**WHAT YOU NEED TO DO:** After locating the line that holds "Jasmin 20-teilig (1083, 369)", copy that line and all that follow it word for word through the end of the data, with no pictures.

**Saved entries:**
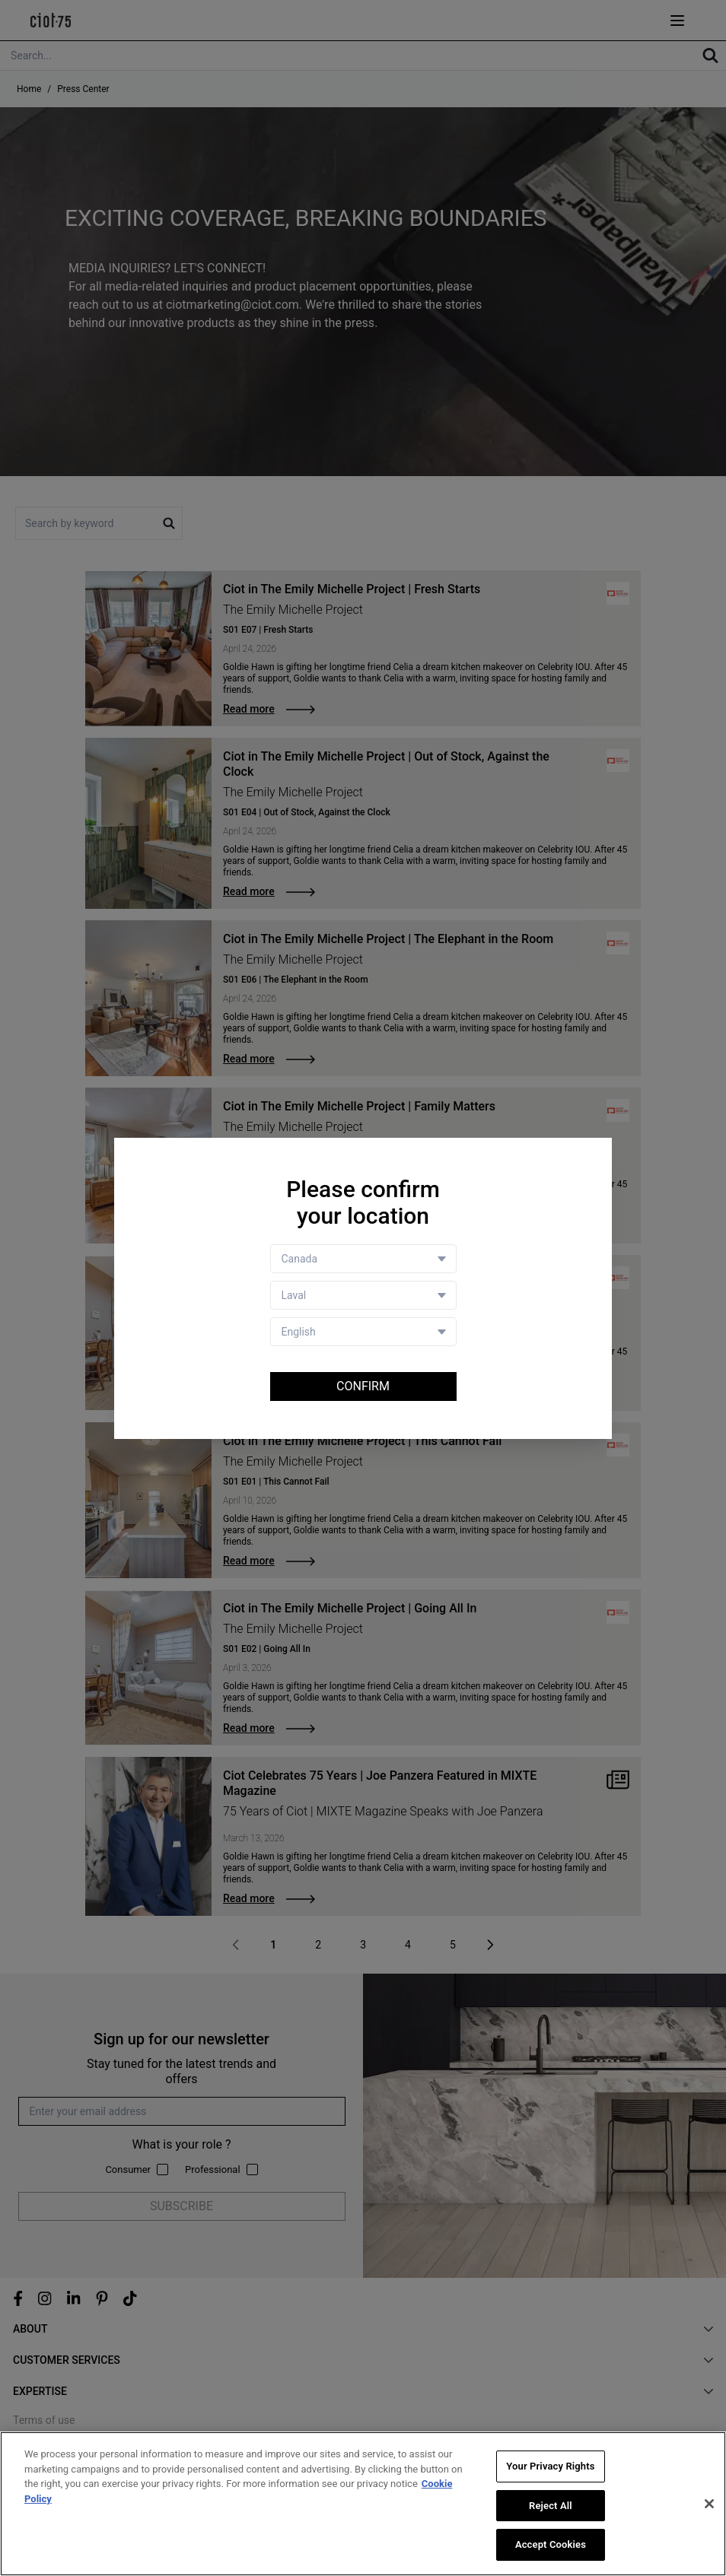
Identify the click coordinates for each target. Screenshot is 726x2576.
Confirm (363, 1386)
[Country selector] (363, 1258)
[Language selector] (363, 1331)
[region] (363, 2503)
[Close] (709, 2503)
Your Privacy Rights (550, 2466)
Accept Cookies (550, 2544)
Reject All (550, 2505)
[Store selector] (363, 1295)
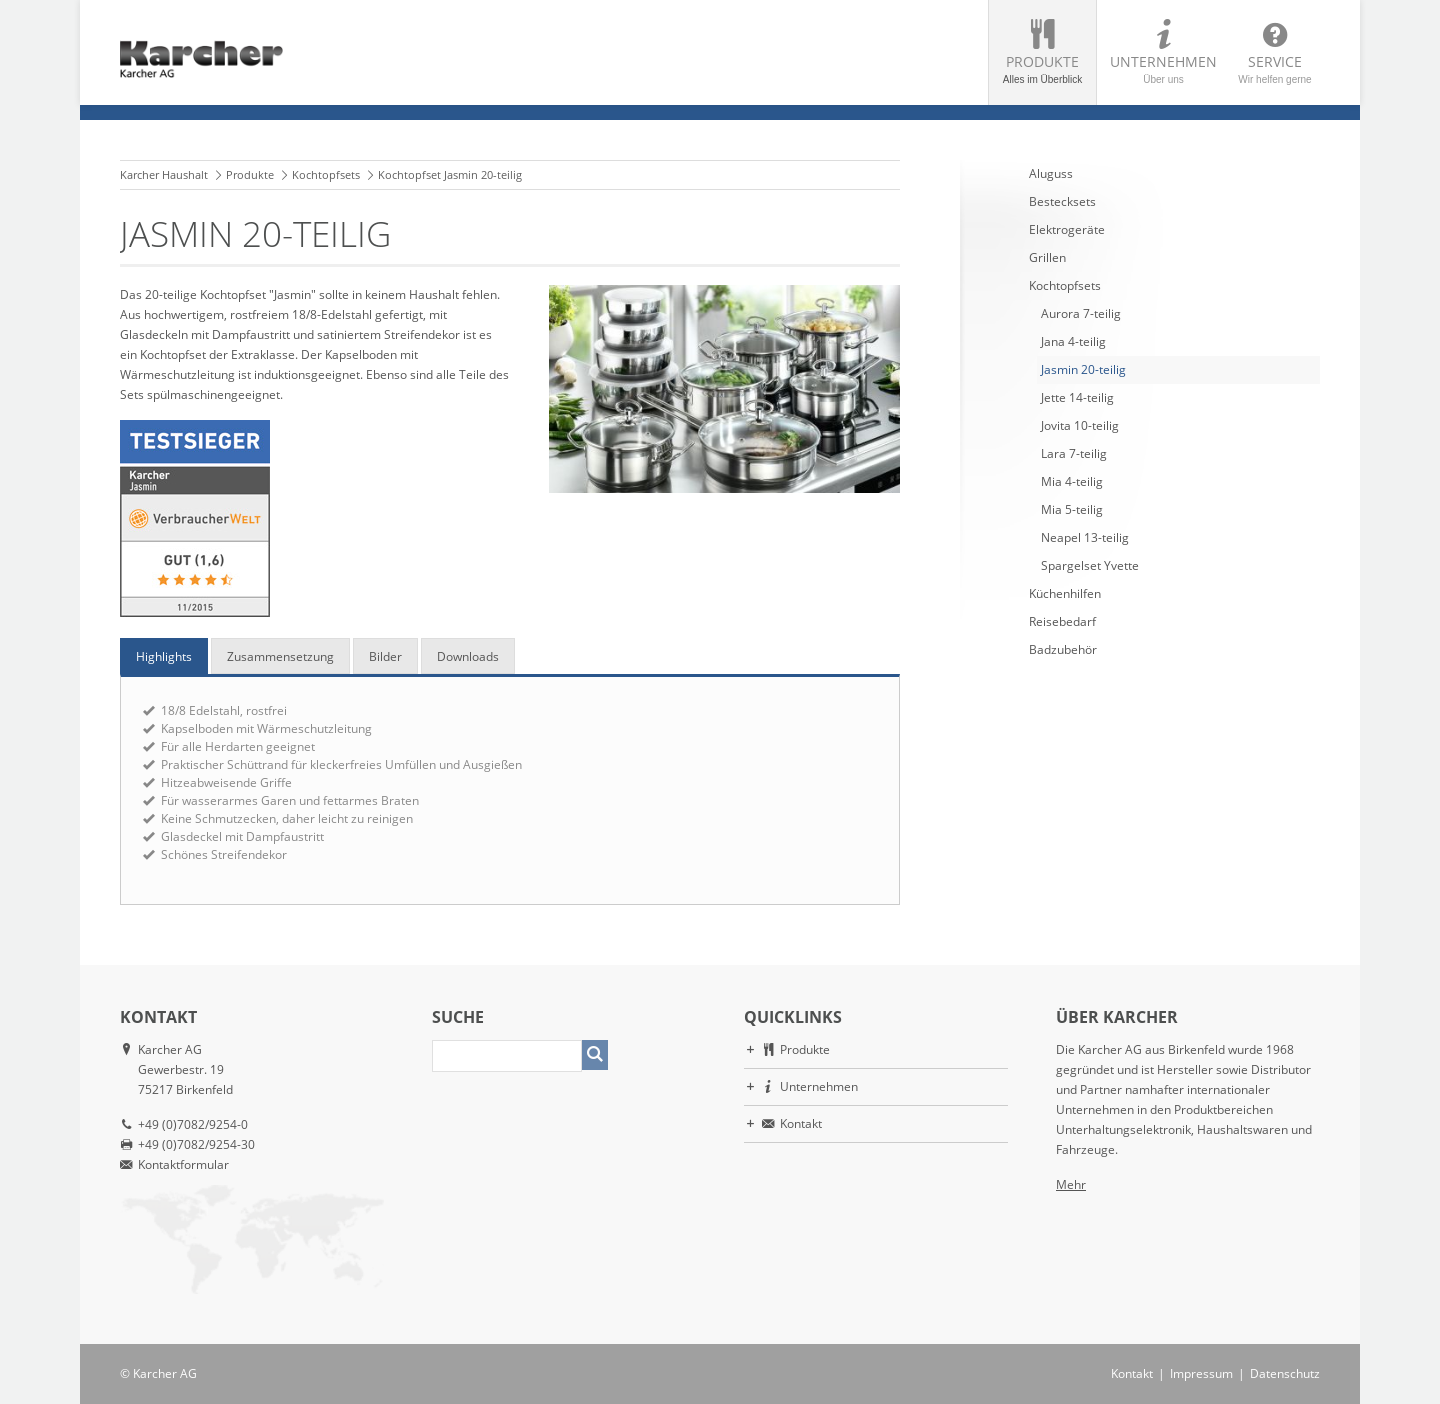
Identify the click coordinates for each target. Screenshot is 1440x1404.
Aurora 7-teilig (1081, 313)
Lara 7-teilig (1074, 453)
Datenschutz (1285, 1373)
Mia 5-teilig (1072, 509)
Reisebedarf (1062, 621)
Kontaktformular (183, 1164)
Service (1275, 68)
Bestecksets (1062, 201)
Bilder (385, 656)
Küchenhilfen (1065, 593)
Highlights (164, 656)
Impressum (1201, 1373)
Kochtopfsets (326, 174)
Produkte (1042, 68)
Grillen (1047, 257)
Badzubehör (1063, 649)
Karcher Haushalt (164, 174)
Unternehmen (1163, 68)
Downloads (468, 656)
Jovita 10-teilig (1080, 425)
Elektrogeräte (1067, 229)
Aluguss (1051, 173)
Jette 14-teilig (1077, 397)
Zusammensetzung (280, 656)
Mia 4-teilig (1072, 481)
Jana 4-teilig (1073, 341)
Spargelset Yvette (1090, 565)
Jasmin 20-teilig (1083, 369)
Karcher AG (165, 1373)
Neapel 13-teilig (1085, 537)
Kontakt (801, 1123)
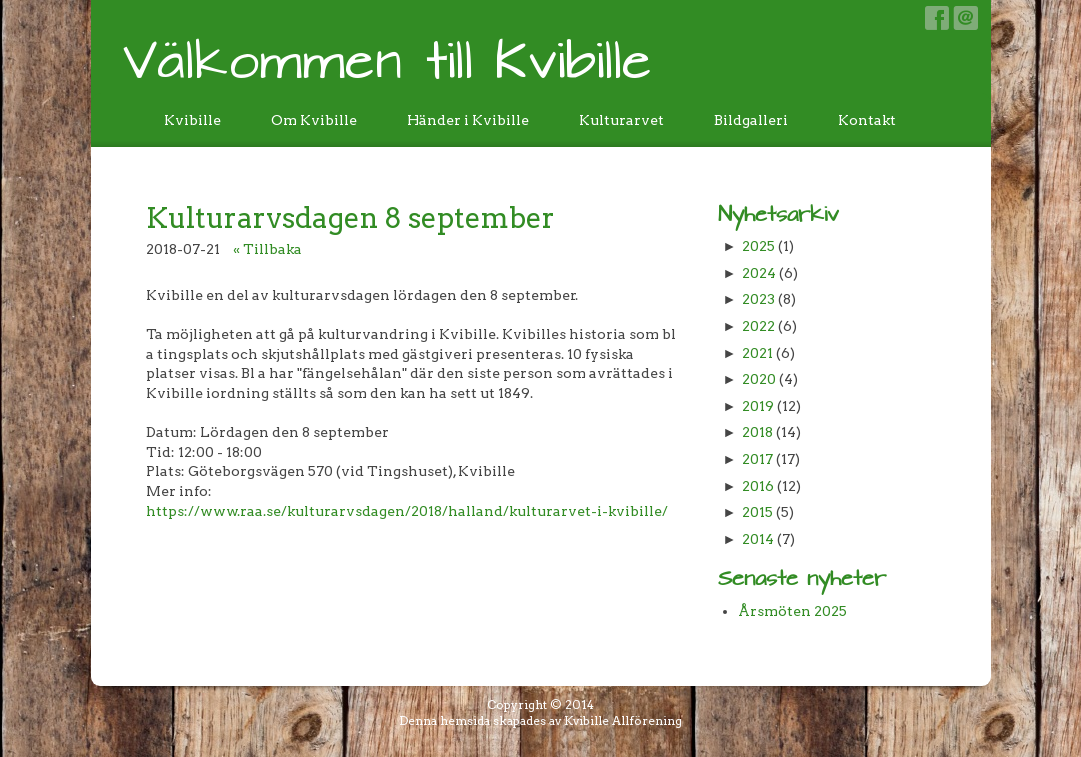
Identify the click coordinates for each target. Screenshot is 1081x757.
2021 (757, 353)
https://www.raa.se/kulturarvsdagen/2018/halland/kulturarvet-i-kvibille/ (407, 511)
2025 (758, 246)
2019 (758, 406)
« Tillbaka (267, 249)
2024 (759, 273)
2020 (759, 379)
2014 (758, 539)
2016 (758, 486)
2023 (758, 299)
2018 (757, 432)
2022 (758, 326)
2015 (757, 512)
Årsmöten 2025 (792, 611)
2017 (757, 459)
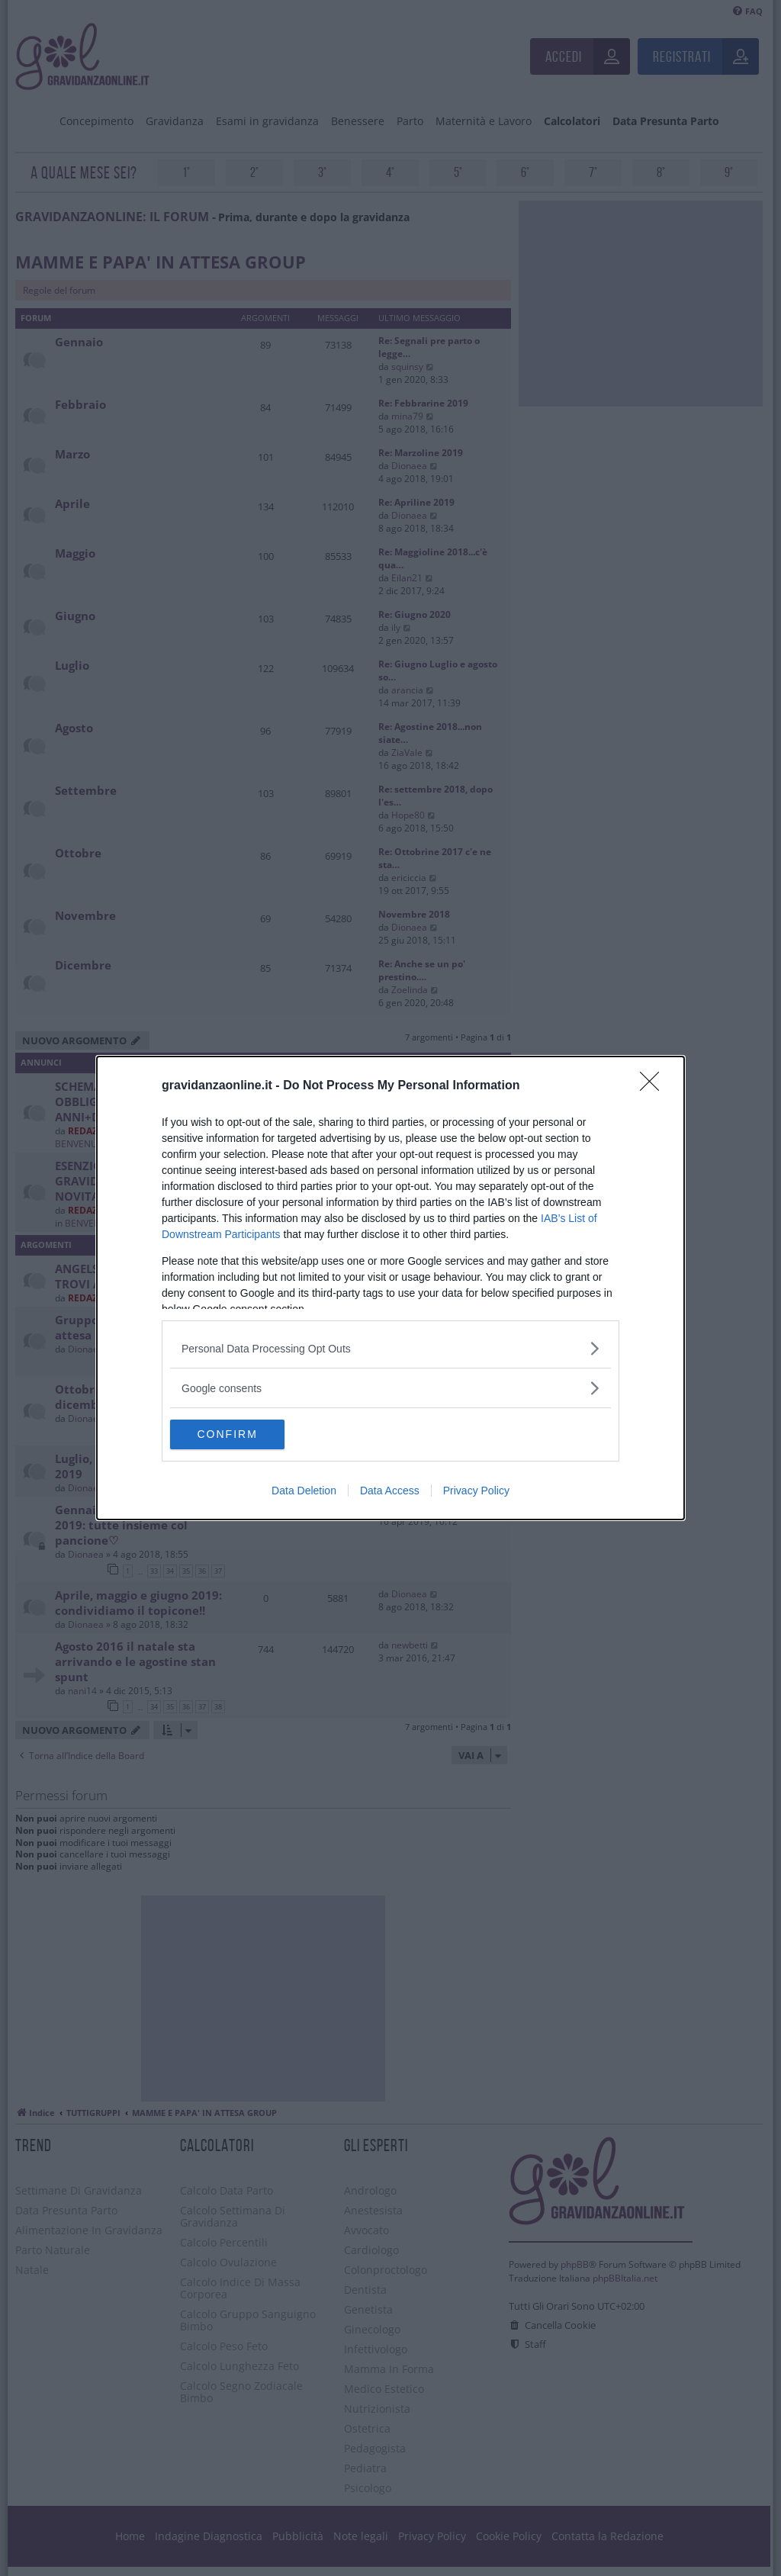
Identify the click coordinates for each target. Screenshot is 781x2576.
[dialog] (390, 1288)
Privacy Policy (476, 1491)
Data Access (389, 1491)
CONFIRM (242, 1435)
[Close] (654, 1086)
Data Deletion (304, 1491)
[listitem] (390, 1348)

**RESPONSE TO THIS EXERCISE:**
Jasmin 20-teilig (1083, 369)
Karcher AG (165, 1373)
Neapel 13-teilig (1085, 537)
Kontakt (801, 1123)
Identify the click coordinates for each target. Screenshot is 1081x757.
2021 (757, 353)
https://www.raa.se/kulturarvsdagen/2018/halland/kulturarvet-i-kvibille/ (407, 511)
2025 (758, 246)
2019 (758, 406)
« Tillbaka (267, 249)
2024 (759, 273)
2020 (759, 379)
2014 (758, 539)
2016 (758, 486)
2023 (758, 299)
2018 (757, 432)
2022 (758, 326)
2015 (757, 512)
Årsmöten 2025 (792, 611)
2017 (757, 459)
Identify the click coordinates for each target. Screenshot is 781x2576.
[dialog] (390, 1288)
Privacy Policy (476, 1491)
Data Access (389, 1491)
CONFIRM (242, 1435)
[Close] (654, 1086)
Data Deletion (304, 1491)
[listitem] (390, 1348)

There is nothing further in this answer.